Apparently, they had no confidence in the success of the letter – and introduced together a bill to the House of Representatives (HoR) on October 30th, 2019: The Syrian Partner Protection Act, as the bill H.R. 4873 was named.
Syrian Partner Protection Act of 2019
The bill proposed to introduce the Special Immigrant Visa (SIV) to Syrians. The United States established the SIV program earlier to evacuate people that worked for the US government as translators and interpreters in Iraq and Afghanistan.
Waltz and Crow proposed to extend the program to Syria and “To provide for special immigrant status for Syrian Kurds and other Syrians who partnered with the United States Government in Syria”, as says the bill.
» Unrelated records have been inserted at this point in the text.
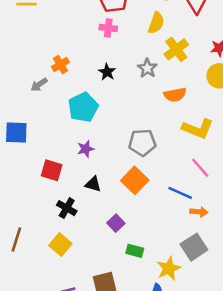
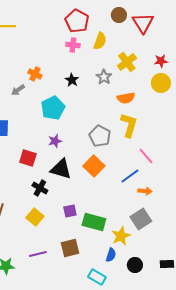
yellow semicircle: (156, 23) -> (100, 41), moved
orange cross: (60, 64) -> (35, 74), turned -32
yellow L-shape: (198, 129) -> (129, 125), moved, turned -95
gray pentagon: (142, 143) -> (100, 136), turned 30
black triangle: (93, 184) -> (61, 169), size x1.6
blue line: (180, 193) -> (130, 176), turned -60
purple square: (116, 223) -> (70, 211), moved, turned 32
green rectangle: (135, 251) -> (94, 222), size x1.6

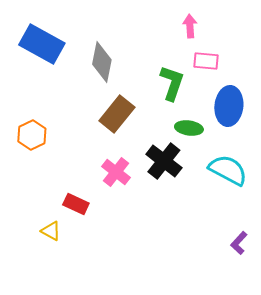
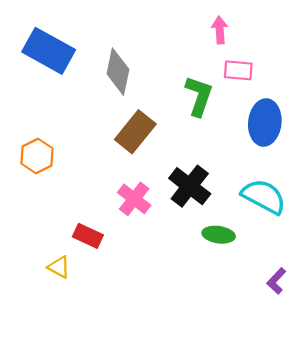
green ellipse: (189, 128) -> (219, 235), moved

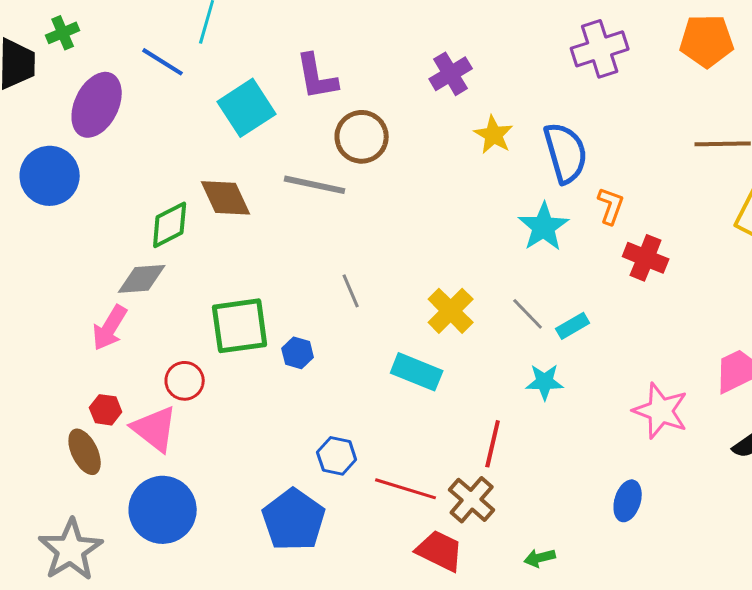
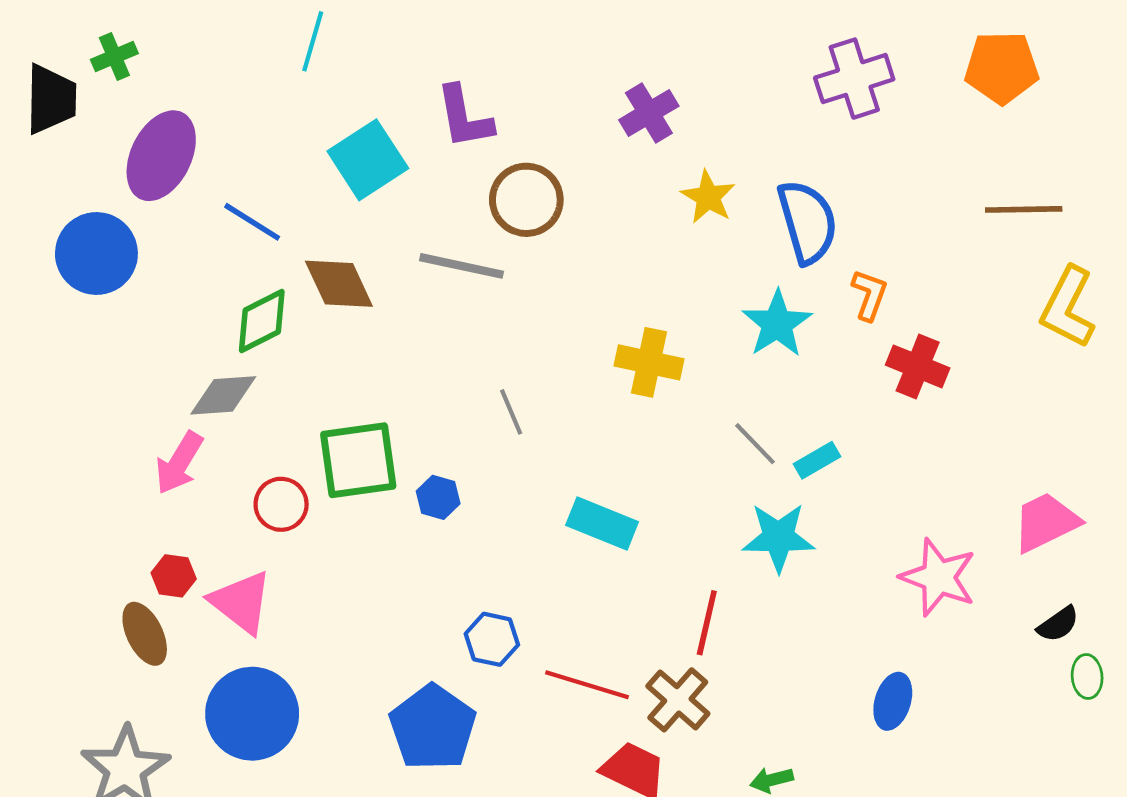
blue line: (163, 62) -> (252, 222), moved
yellow cross: (451, 311) -> (649, 362), moved, turned -33
red circle: (185, 381) -> (281, 504), moved
cyan star: (545, 382) -> (778, 537), size x1.4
“This sends a very strong message that the U.S. handshake is good, that we protect people who risk their lives to help us accomplish our mission, and there is no greater example of this than the Syrian Democratic Forces,” said Crow.
And both made sure, in Sec 2, (c) of the bill, that “An applicant (…) not be deemed inadmissible based on membership in, participation in, or support provided to, the Syrian Democratic Forces or other partner organizations as determined by the Secretary of Defense”.
Essentially, the bill was a promise of evacuation to the United States for “those who served the United States Government in Syria” – and above all, the Syrian Democratic Forces.
The “Syrian Democratic Forces”: US cover-up for the PKK
The PKK has been one of the main armed organizations of Kurdish nationalism, originating from Türkiye but also operating in Iran, Iraq and Syria with its side organizations.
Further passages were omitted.